Whitmer takes steps to combat racism, reports case plateau
LANSING, Mich. (AP) — Gov. Gretchen Whitmer on Wednesday announced additional steps to combat racism, declaring it a public health crisis and ordering state employees to complete implicit bias training as the state confronts what she called systemic inequities highlighted by the coronavirus pandemic.
The Democratic governor also created an advisory council of Black leaders to recommend government actions to ensure equitable treatment of all residents.
“We have a lot of work to do to eradicate the systemic racism that Black Americans have faced for generations. That’s going to take time,” she said at a news conference updating the public on the COVID-19 pandemic.
Black people account for 39% of Michigan’s nearly 6,500 confirmed and probable deaths related to COVID-19 despite making up 14% of the population. In cases where race and ethnicity are known, the infection rate among Black residents is 14,703 per 1 million, compared with 4,160 for white residents.
Whitmer, who previously formed a task force on coronavirus racial disparities, ordered the state Department of Health and Human Services to work with other departments to address racism.
Whitmer said the overall daily count of new cases has plateaued recently after a slight uptick in June and July, but she wants to see a decrease. “Now is no time to spike the football,” she said on a day Detroit’s casinos were allowed to reopen after being closed since March.
Dr. Joneigh Khaldun, the state’s chief medical executive, said ideally the state would see under 10 new daily cases per million people per day and “a trend that continues in that way.” The seven-day average was roughly 38 as of Sunday.
The state reported two additional deaths and 657 more confirmed cases Wednesday.
The number of infections is thought to be far higher than what has been reported because many people have not been tested, and studies suggest people can be infected with the virus without feeling sick.
The Michigan Education Association, the state’s largest teachers union, said its board held an emergency meeting Tuesday night to discuss the reopening of schools. It adopted a motion saying local units should, “if needed,” demand to collectively bargain with K-12 districts over their COVID-19 preparedness and response plans before classes begin this month or next month.
“MEA supports any local associations who choose to take collective action in order to protect the health and safety of their students and staff,” the motion states.
Whitmer said more than a month ago that she was optimistic about returning to in-person instruction during the upcoming academic year after it ended in March. The seven-day statewide case average has risen since then, from to 745 from 361, however.

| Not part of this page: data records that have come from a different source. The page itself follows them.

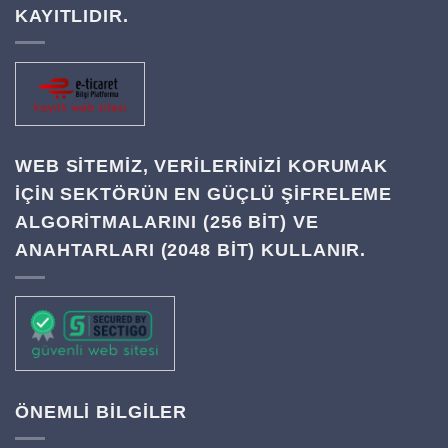
KAYITLIDIR.
WEB SITEMIZ, VERILERINIZI KORUMAK
IÇIN SEKTÖRÜN EN GÜÇLÜ ŞIFRELEME
ALGORITMALARINI (256 BIT) VE
ANAHTARLARI (2048 BIT) KULLANIR.
ÖNEMLİ BİLGİLER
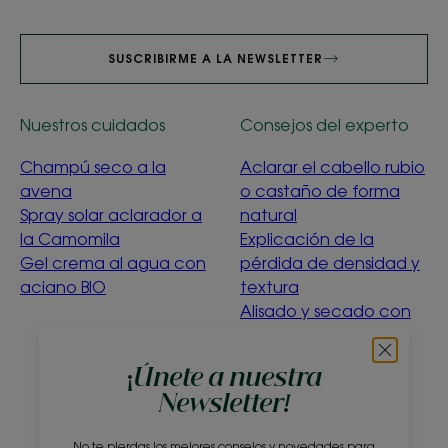
SUSCRIBIRME A LA NEWSLETTER
Nuestros cuidados
Consejos del experto
Champú seco a la
Aclarar el cabello rubio
avena
o castaño de forma
Spray solar aclarador a
natural
la Camomila
Explicación de la
Gel crema al agua con
pérdida de densidad y
aciano BIO
textura
Alisado y secado con
suavidad
Menta acuática
¡Únete a nuestra
purificante
Newsletter!
¿Qué significa la
ecoconcepción?
No te pierdas los mejores consejos y novedades para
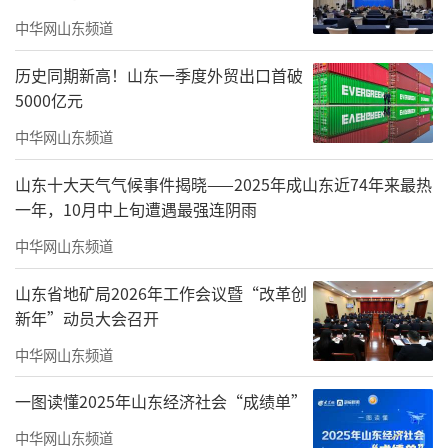
司、山东鲁锦进出口集团有限公司及即墨黄酒
中华网山东频道
签署《股权转让协议》，以现金方式受让两家
原股东合计持有的即墨黄酒全部股权。据天眼
历史同期新高！山东一季度外贸出口首破
查APP显示，即墨黄酒注册资本为人民币5500
5000亿元
万元，由新华锦集团持有45.45%的股权，鲁锦
中华网山东频道
集团持有54.55%的股权。
山东十大天气气候事件揭晓——2025年成山东近74年来最热
一年，10月中上旬遭遇最强连阴雨
公告中提到，截至2024年12月31日，即墨
黄酒总资产为人民币90810万元，净资产为人民
中华网山东频道
币20304万元。交易对价以目标公司截至2024
山东省地矿局2026年工作会议暨“改革创
年底的净资产评估值为基准，叠加过渡期内损
新年”动员大会召开
益调整金额确定，最终交易价格符合行业市盈
中华网山东频道
率水平及商业原则。
一图读懂2025年山东经济社会“成绩单”
即墨黄酒作为中国北方黄酒的代表性企
中华网山东频道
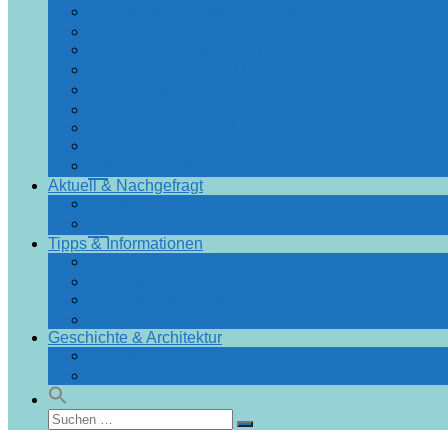
Angebote & Arrangements
Essen & Trinken
Einkaufen & Bummeln
Urlaubsführer Bad Doberan
Urlaubsführer Heiligendamm
Sehenswürdigkeiten
Blumenräder für Bad Doberan
Ausflüge
Fotos & Videos
Aktuell & Nachgefragt
Nachrichten
Spezial
Tipps & Informationen
Touristinformation
Von A bis Z
Fragen und Antworten
Infos & Tipps
Geschichte & Architektur
Stadtchronik
Gebäudedatenbank Heiligendamm
Suchen
Suchen
nach:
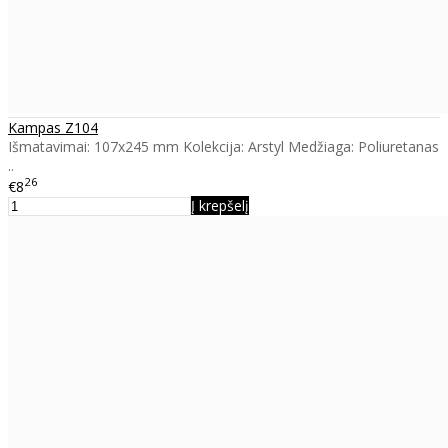
Kampas Z104
Išmatavimai: 107x245 mm Kolekcija: Arstyl Medžiaga: Poliuretanas
..
26
€8
Į krepšelį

Under her plan, in-person classes are allowed but not required in both phases four — which covers most of the state — and five, which includes northern Michigan. Schools must follow safety protocols.
Several districts, including Grand Rapids, Ann Arbor and many in and around Lansing, have announced plans to start with just online learning. Teachers plan to rally Thursday at the Capitol to protest physically reopening schools and to demand funding. Traditional districts and charter schools do not yet know their state aid for the coming academic year.
David Hecker, president of the American Federation of Teachers-Michigan — whose members include Detroit educators — said the union’s goal is to negotiate in good faith to ensure that schools can keep students and employees safe.
“We view collective action as a very last resort and hope it will not be necessary. But as our national union announced last week, if a local union deems it necessary to protect the health and safety of students and staff, we will support them,” he said in a statement.